Les principaux courants philosophiques sur la mort
La grande diversité de positions fournies sur le problème de la mort par l'histoire de la philosophie peut se ramener à trois lignes fondamentales :
1. Les doctrines de la chute (l’âme * descend dans le corps) / Le dualisme platonicien :
Pour Platon (IVe s av JC), à la suite de Parménide (au siècle précédent), seul l'Un existe absolument. Les âmes issues de l'Un et
immortelles comme lui-même, descendent dans les corps périssables. La mort se présente alors comme une libération de la prison
corporelle par un retour de l’âme àl’impersonnel divin.
Au XVIIe s, Descartes « L'âme est donc créée immortelle et le demeure quand la machine qu'est le corps cesse de fonctionner »

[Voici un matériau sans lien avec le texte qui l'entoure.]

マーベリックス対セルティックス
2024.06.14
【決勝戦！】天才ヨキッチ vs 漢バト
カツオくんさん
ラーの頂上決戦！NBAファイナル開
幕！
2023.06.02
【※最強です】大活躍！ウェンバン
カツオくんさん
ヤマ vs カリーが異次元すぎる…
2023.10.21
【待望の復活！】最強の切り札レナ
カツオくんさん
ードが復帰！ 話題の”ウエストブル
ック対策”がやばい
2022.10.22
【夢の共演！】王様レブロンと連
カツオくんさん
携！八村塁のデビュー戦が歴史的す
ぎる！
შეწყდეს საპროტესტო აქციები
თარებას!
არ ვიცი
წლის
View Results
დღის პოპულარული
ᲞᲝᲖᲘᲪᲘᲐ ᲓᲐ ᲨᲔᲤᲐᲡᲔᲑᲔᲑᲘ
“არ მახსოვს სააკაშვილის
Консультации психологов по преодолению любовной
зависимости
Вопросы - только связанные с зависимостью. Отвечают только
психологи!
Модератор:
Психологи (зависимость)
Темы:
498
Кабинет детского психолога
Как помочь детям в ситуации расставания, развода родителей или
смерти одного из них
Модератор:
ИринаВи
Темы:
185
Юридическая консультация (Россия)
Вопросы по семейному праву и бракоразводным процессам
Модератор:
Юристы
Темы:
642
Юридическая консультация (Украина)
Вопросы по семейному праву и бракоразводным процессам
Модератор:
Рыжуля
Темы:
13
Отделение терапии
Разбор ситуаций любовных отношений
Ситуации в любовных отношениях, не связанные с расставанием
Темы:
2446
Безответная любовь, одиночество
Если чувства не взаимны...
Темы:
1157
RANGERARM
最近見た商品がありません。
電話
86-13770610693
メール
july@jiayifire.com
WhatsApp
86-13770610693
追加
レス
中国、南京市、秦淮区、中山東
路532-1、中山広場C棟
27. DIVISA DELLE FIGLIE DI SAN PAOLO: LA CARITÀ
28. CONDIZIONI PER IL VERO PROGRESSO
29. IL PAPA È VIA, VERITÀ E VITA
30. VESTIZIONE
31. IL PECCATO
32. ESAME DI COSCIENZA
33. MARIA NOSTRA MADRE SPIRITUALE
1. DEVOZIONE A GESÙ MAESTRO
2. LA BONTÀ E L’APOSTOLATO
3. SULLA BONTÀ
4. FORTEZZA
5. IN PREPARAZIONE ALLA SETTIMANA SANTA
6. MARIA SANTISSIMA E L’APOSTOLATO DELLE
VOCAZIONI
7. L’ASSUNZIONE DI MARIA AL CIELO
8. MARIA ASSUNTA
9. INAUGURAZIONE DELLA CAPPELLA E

puis Malebranche et Kant (au siècle suivant) seront les successeurs du «platonisme de l'âme ». Mais, pour eux l’immortalité de
l’âme est personnelle.
2. Les doctrines de l'information (l’âme informe) / L’unité substantielle aristotélicienne :
Pour Aristote (1/2 s après Platon) l'âme est contemporaine du corps pour lequel elle joue la fonction de principe immanent
d'animation. Dans la mort, corps et âme s'évanouissent en même temps. Toutefois - et c'est ici que réapparaît le platonisme, pour
Aristote, une partie de l’âme (celle qui rend possible l’activité intellectuelle la plus abstraite) s’en retourne de façon impersonnelle à
son essence divine, comme le rayon s’en retournerait au soleil qui l’a produit.
Liens avec le christianisme : Dans les premiers siècles de l’ère chrétienne, avec notamment St Augustin, la « métaphysique
chrétienne » s’est appuyée sur le néo-platonisme, puis, au XIIIe s, avec St Thomas d’Aquin, s’est résolument insérée dans le
courant aristotélicien. L'immortalité de l’âme, cependant, subit une sorte de recul (elle n’est plus impersonnelle et systématique), ce
qui servira à mieux garantir la résurrection personnelle (corps et âme) pour celles et ceux qui le méritent.
3. Les doctrines de la dispersion (âme et corps disparaissent) / Le monisme matérialiste :
À l'encontre de Parménide et Platon pour qui l'Être-Un est fondamental, Leucippe et Démocrite (Ve s av JC) partent de la
multiplicité. Le monde est constitué d'une multitude infinie d'atomes incréés, impérissables : petits éléments de plein et de vide qui
passent du chaos originel à l'ordre du cosmos en se brassant pour former toutes sortes de figures. Aucune raison de faire appel à
une intelligence organisatrice, qu'elle soit transcendante ou immanente, puisque l'infinité des atomes en mouvement suffit à
expliquer les résultats que nous voyons. L'âme, comme le corps, est composée d'atomes. À la mort, le corps se corrompt, et les
atomes de l'âme se dispersent dans la grande circulation universelle.
À son tour, Épicure (IV e s av J), confirme : « Ceux qui disent que l'âme est incorporelle parlent sottement. Car, si elle était telle,
elle ne pourrait ni agir, ni pâtir ». Et Lucrèce (épicurien romain) dira 3 siècles plus tard : « Avec la vieillesse et la mort, la substance
de l'âme se dissipe, telle la fumée, dans les hautes régions de l'air ».
Comte et Marx, au XIXe s, donneront à ce matérialisme une forme plus élaborée : le premier en réduisant le psychisme à une
biologie dynamique, et le second en le considérant comme une supra structure dérivée d'une infrastructure socio-économique.
Mais tous deux cependant reconnaissent à l'homme une certaine immortalité : sociale bien entendu, c'est-à-dire inscrite dans la
mémoire des hommes et dans l'humanité en devenir.
(*) Âme : Ce qui permet de se mouvoir, de sentir et de ressentir. L’âme est toujours individuelle et singulière, c’est ce qui la distingue de l’esprit.